▶ _ACTION ITEM_: Please retype the records below exactly, omitting any images.

▶ _INFORMATION GIVEN_:
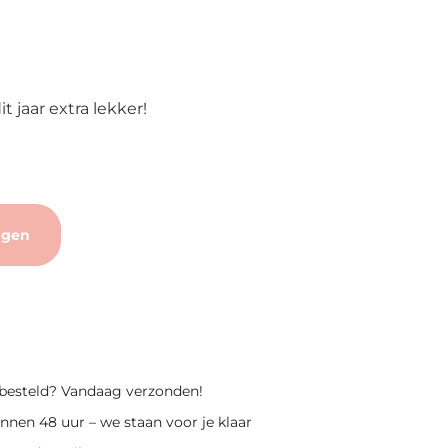
 jaar extra lekker!
agen
 besteld? Vandaag verzonden!
nnen 48 uur – we staan voor je klaar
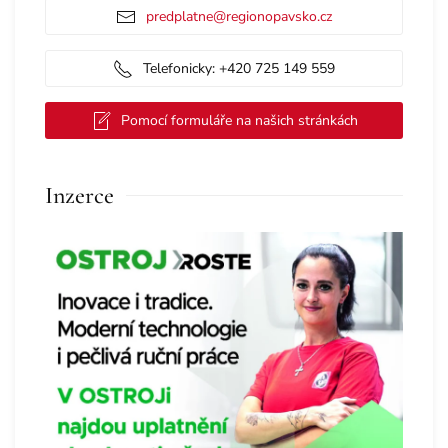
predplatne@regionopavsko.cz
Telefonicky: +420 725 149 559
Pomocí formuláře na našich stránkách
Inzerce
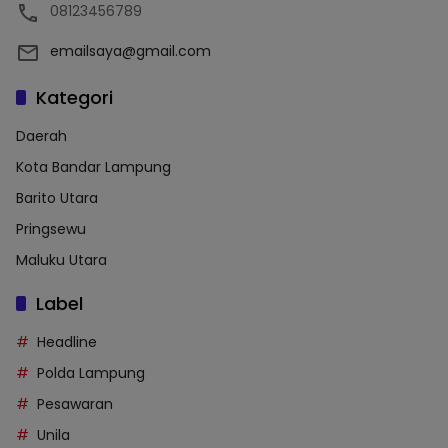
08123456789
emailsaya@gmail.com
Kategori
Daerah
Kota Bandar Lampung
Barito Utara
Pringsewu
Maluku Utara
Label
Headline
Polda Lampung
Pesawaran
Unila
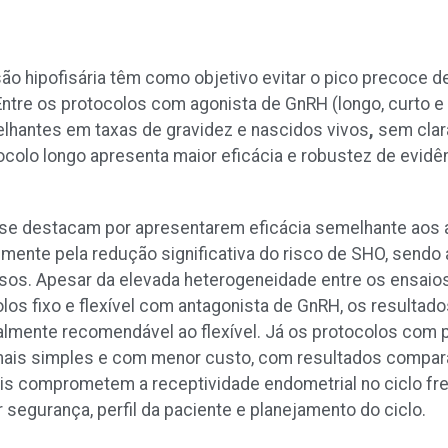
o hipofisária têm como objetivo evitar o pico precoce de
Entre os protocolos com agonista de GnRH (longo, curto e 
hantes em taxas de gravidez e nascidos vivos
,
sem clar
tocolo longo apresenta maior eficácia e robustez de evidê
se destacam por apresentarem eficácia semelhante aos
mente pela redução significativa do risco de SHO, sendo 
asos. Apesar da elevada heterogeneidade entre os ensaio
os fixo e flexível com antagonista de GnRH, os resultad
gualmente recomendável ao flexível. Já os protocolos co
, mais simples e com menor custo, com resultados compa
ois comprometem a receptividade endometrial no ciclo fr
 segurança, perfil da paciente e planejamento do ciclo.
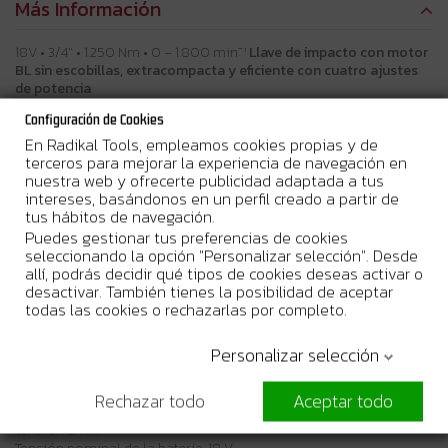
Más Información
18V • 3/4" • 1.250 Nm • 0 – 1.800 min⁻¹
Llave de impacto con motor
BL sin escobillas, extracompacta y eficiente con cuatro ajustes
de potencia
Configuración de Cookies
Descripción
En Radikal Tools, empleamos cookies propias y de
Llave de Impacto de 3/4" sin escobillas con un par de apriete de
terceros para mejorar la experiencia de navegación en
hasta 1.250 Nm. Equipada con una luz LED para mayor
nuestra web y ofrecerte publicidad adaptada a tus
iluminación, esta herramienta es ideal para aplicaciones que
intereses, basándonos en un perfil creado a partir de
requieren un alto par de apriete. Viene en un maletín MakPac.
tus hábitos de navegación.
Beneficios del usuario
Puedes gestionar tus preferencias de cookies
El sistema de protección de la batería corta automáticamente la
seleccionando la opción "Personalizar selección". Desde
alimentación cuando el nivel de la batería es bajo
allí, podrás decidir qué tipos de cookies deseas activar o
La luz LED ilumina el lugar de trabajo
desactivar. También tienes la posibilidad de aceptar
todas las cookies o rechazarlas por completo.
Especificaciones técnicas
Personalizar selección
Nivel de vibración, apriete con impacto para fijación a la
capacidad máxima de la herramienta: 15,5 m/s²
Incertidumbre de Vibración (Factor K), apriete con impacto para
Rechazar todo
Aceptar todo
fijación a la capacidad máxima de la herramienta: 2,0 m/s²
Tensión LXT: 1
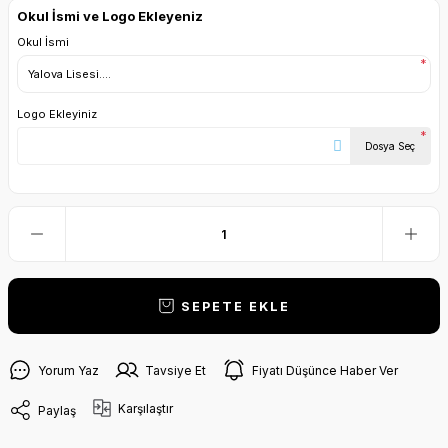
Okul İsmi ve Logo Ekleyeniz
Okul İsmi
*
Logo Ekleyiniz
*
Dosya Seç
SEPETE EKLE
Yorum Yaz
Tavsiye Et
Fiyatı Düşünce Haber Ver
Karşılaştır
Paylaş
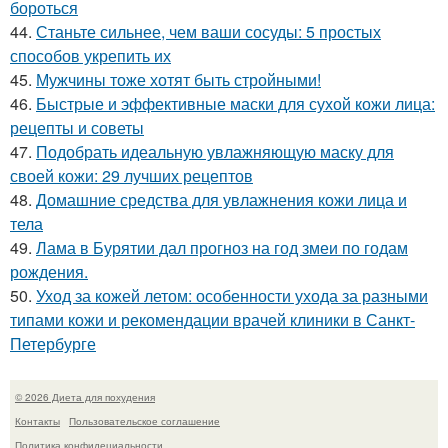
бороться
44.
Станьте сильнее, чем ваши сосуды: 5 простых
способов укрепить их
45.
Мужчины тоже хотят быть стройными!
46.
Быстрые и эффективные маски для сухой кожи лица:
рецепты и советы
47.
Подобрать идеальную увлажняющую маску для
своей кожи: 29 лучших рецептов
48.
Домашние средства для увлажнения кожи лица и
тела
49.
Лама в Бурятии дал прогноз на год змеи по годам
рождения.
50.
Уход за кожей летом: особенности ухода за разными
типами кожи и рекомендации врачей клиники в Санкт-
Петербурге
© 2026 Диета для похудения
Контакты
Пользовательское соглашение
Политика конфидециальности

▶ _ANSWER BELOW_:
 jaar extra lekker!
agen
 besteld? Vandaag verzonden!
nnen 48 uur – we staan voor je klaar
predplatne@regionopavsko.cz
Telefonicky: +420 725 149 559
Pomocí formuláře na našich stránkách
Inzerce
08123456789
emailsaya@gmail.com
Kategori
Daerah
Kota Bandar Lampung
Barito Utara
Pringsewu
Maluku Utara
Label
Headline
Polda Lampung
Pesawaran
Unila
o hipofisária têm como objetivo evitar o pico precoce de
Entre os protocolos com agonista de GnRH (longo, curto e 
hantes em taxas de gravidez e nascidos vivos
,
sem clar
tocolo longo apresenta maior eficácia e robustez de evidê
se destacam por apresentarem eficácia semelhante aos
mente pela redução significativa do risco de SHO, sendo 
asos. Apesar da elevada heterogeneidade entre os ensaio
os fixo e flexível com antagonista de GnRH, os resultad
gualmente recomendável ao flexível. Já os protocolos co
, mais simples e com menor custo, com resultados compa
ois comprometem a receptividade endometrial no ciclo fr
 segurança, perfil da paciente e planejamento do ciclo.
Más Información
18V • 3/4" • 1.250 Nm • 0 – 1.800 min⁻¹
Llave de impacto con motor
BL sin escobillas, extracompacta y eficiente con cuatro ajustes
de potencia
Configuración de Cookies
Descripción
En Radikal Tools, empleamos cookies propias y de
Llave de Impacto de 3/4" sin escobillas con un par de apriete de
terceros para mejorar la experiencia de navegación en
hasta 1.250 Nm. Equipada con una luz LED para mayor
nuestra web y ofrecerte publicidad adaptada a tus
iluminación, esta herramienta es ideal para aplicaciones que
intereses, basándonos en un perfil creado a partir de
requieren un alto par de apriete. Viene en un maletín MakPac.
tus hábitos de navegación.
Beneficios del usuario
Puedes gestionar tus preferencias de cookies
El sistema de protección de la batería corta automáticamente la
seleccionando la opción "Personalizar selección". Desde
alimentación cuando el nivel de la batería es bajo
allí, podrás decidir qué tipos de cookies deseas activar o
La luz LED ilumina el lugar de trabajo
desactivar. También tienes la posibilidad de aceptar
todas las cookies o rechazarlas por completo.
Especificaciones técnicas
Personalizar selección
Nivel de vibración, apriete con impacto para fijación a la
capacidad máxima de la herramienta: 15,5 m/s²
Incertidumbre de Vibración (Factor K), apriete con impacto para
Rechazar todo
Aceptar todo
fijación a la capacidad máxima de la herramienta: 2,0 m/s²
Tensión LXT: 1
Okul İsmi ve Logo Ekleyeniz
Okul İsmi
*
Logo Ekleyiniz
*
Dosya Seç
SEPETE EKLE
Yorum Yaz
Tavsiye Et
Fiyatı Düşünce Haber Ver
Karşılaştır
Paylaş
бороться
44.
Станьте сильнее, чем ваши сосуды: 5 простых
способов укрепить их
45.
Мужчины тоже хотят быть стройными!
46.
Быстрые и эффективные маски для сухой кожи лица:
рецепты и советы
47.
Подобрать идеальную увлажняющую маску для
своей кожи: 29 лучших рецептов
48.
Домашние средства для увлажнения кожи лица и
тела
49.
Лама в Бурятии дал прогноз на год змеи по годам
рождения.
50.
Уход за кожей летом: особенности ухода за разными
типами кожи и рекомендации врачей клиники в Санкт-
Петербурге
© 2026 Диета для похудения
Контакты
Пользовательское соглашение
Политика конфидециальности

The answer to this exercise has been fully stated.